Zehn bis 25 Minuten Wartezeit während des Ladens – vielleicht genug Zeit, um den lokalen Handel zu fördern? Manfred Heck, Betreiber des benachbarten McDonald‘s, und Marcus Gross, Geschäftsführer vom La Piazza, sehen auf Anfrage keinen Nachteil durch die Ladesäulen – aber erwarten auch keine nennenswerten Umsatzsteigerungen. „Vielleicht holt sich der eine oder andere in der Zeit einen Espresso“, sagt Manfred Heck, „große Veränderungen wird das aber kaum bringen.“

Bild 2: An der B31 entstehen zwölf neue E-Ladesäulen – aber warum wird das Tanken hier so teuer?
Bild: Cian Hartung

Und was sagen E-Auto-Fahrer dazu?

Der Überlinger Georg Amm fährt beruflich und privat viele Kilometer mit seinem E-Auto und lädt diesen immer an öffentlichen Schnellladesäulen auf. Er freut sich auf die künftige E-Tankstelle und will die Ladesäulen am Abig-Kreisel mit einer Tankkarte nutzen.

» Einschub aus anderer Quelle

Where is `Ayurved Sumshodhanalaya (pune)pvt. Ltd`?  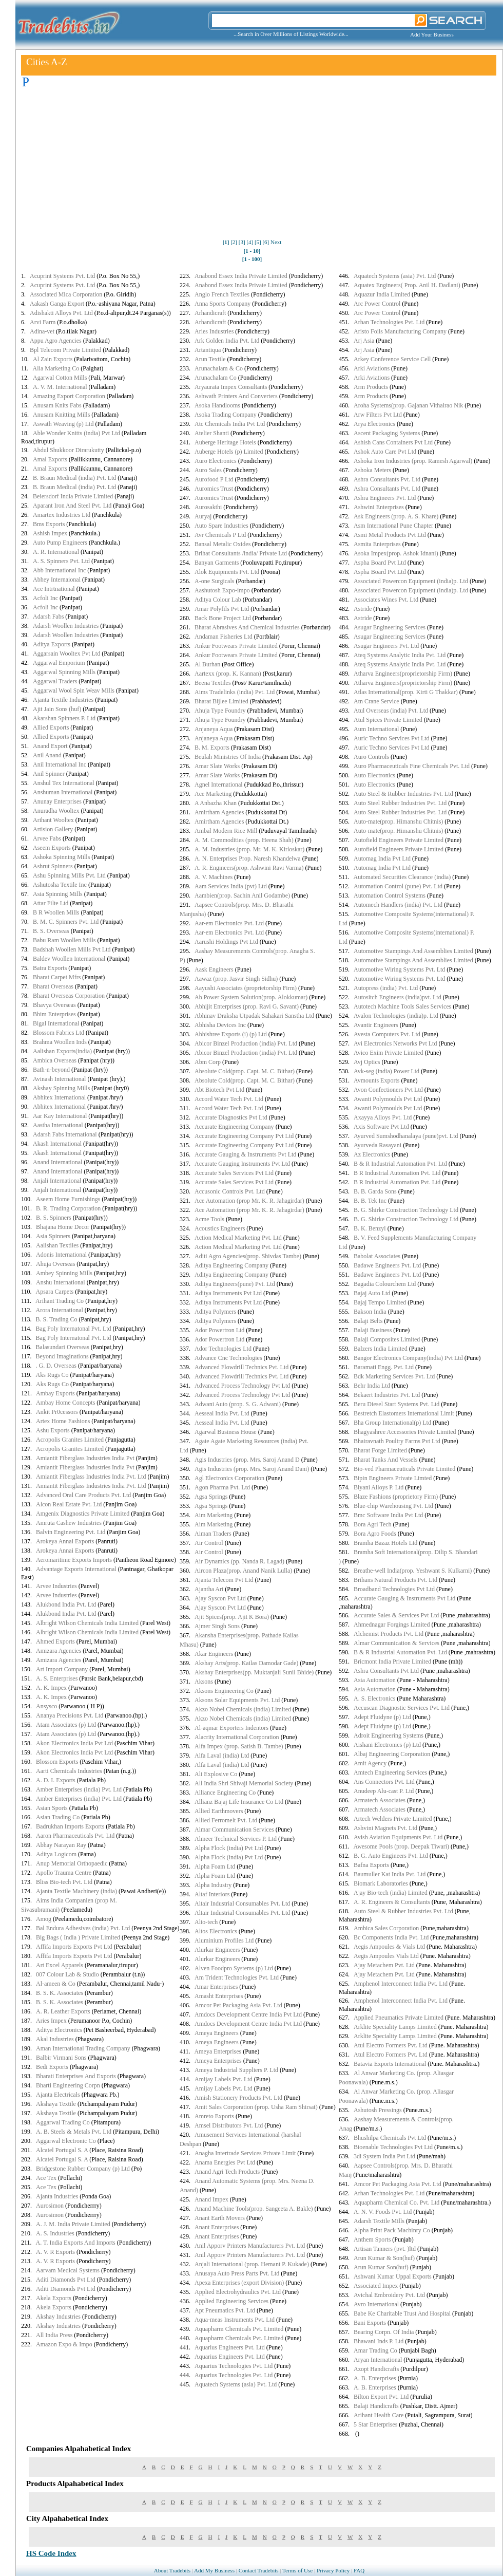
Ayurved Sumshodhanalaya (pune)pvt. Ltd is located at coordinates (406, 1136).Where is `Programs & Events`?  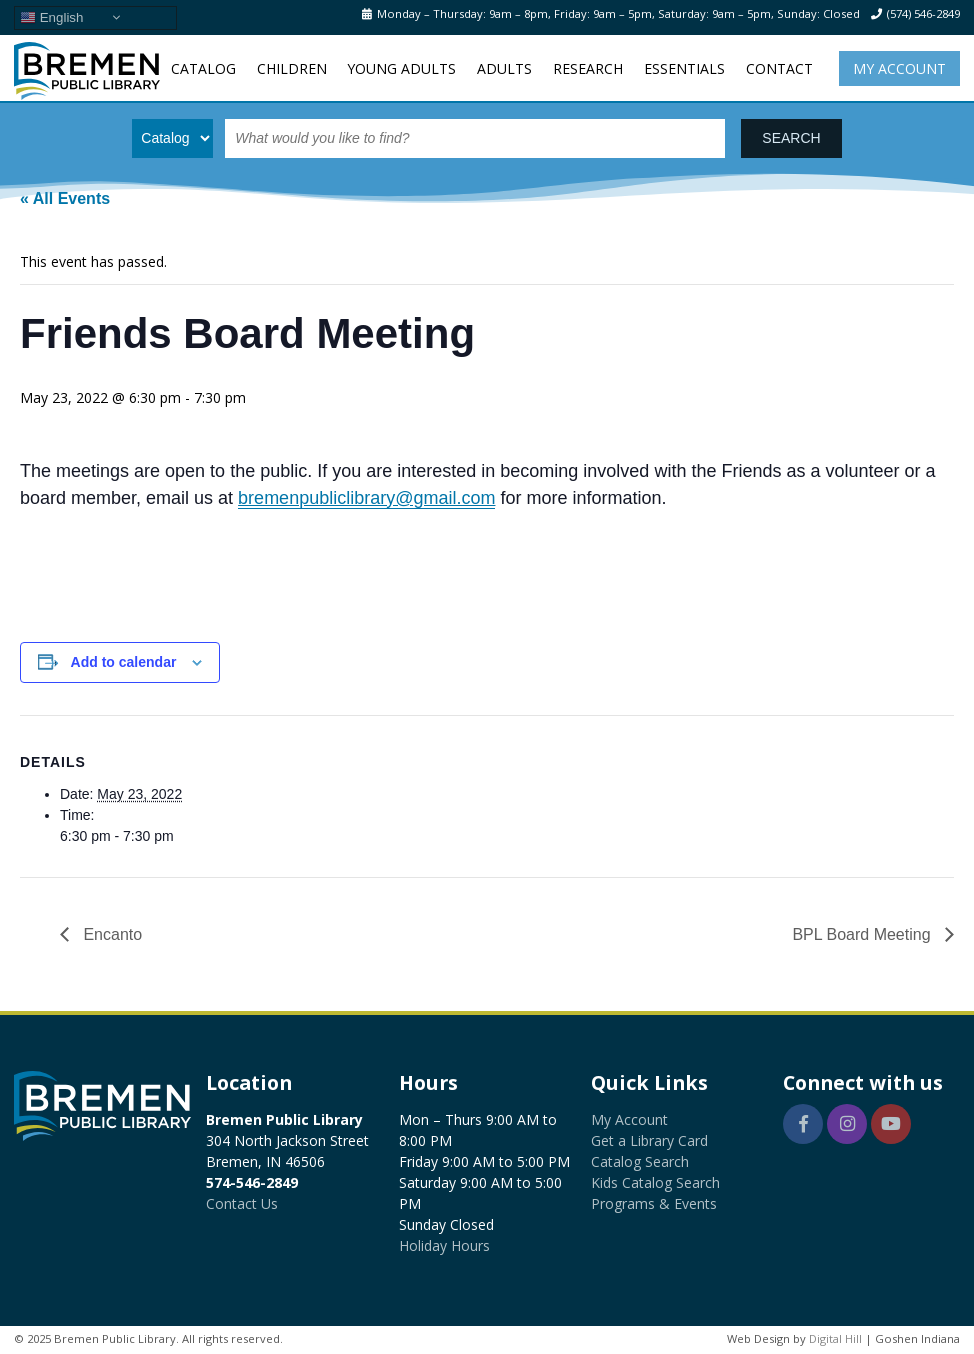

Der Überlinger Georg Amm fährt seit mehreren Jahren gern elektrisch, obwohl er manchmal auf eine freie Schnellladesäule warten muss.
Der Überlinger Georg Amm fährt seit mehreren Jahren gern elektrisch, obwohl er manchmal auf eine freie Schnellladesäule warten muss. | Bild: Cian Hartung

Damit kann man die Ladegebühr deutlich drücken, sagt er, „das habe ich jetzt gemacht“. Er versteht die Kritik, dennoch begrüßt er den Ausbau rund um die Elektromobilität.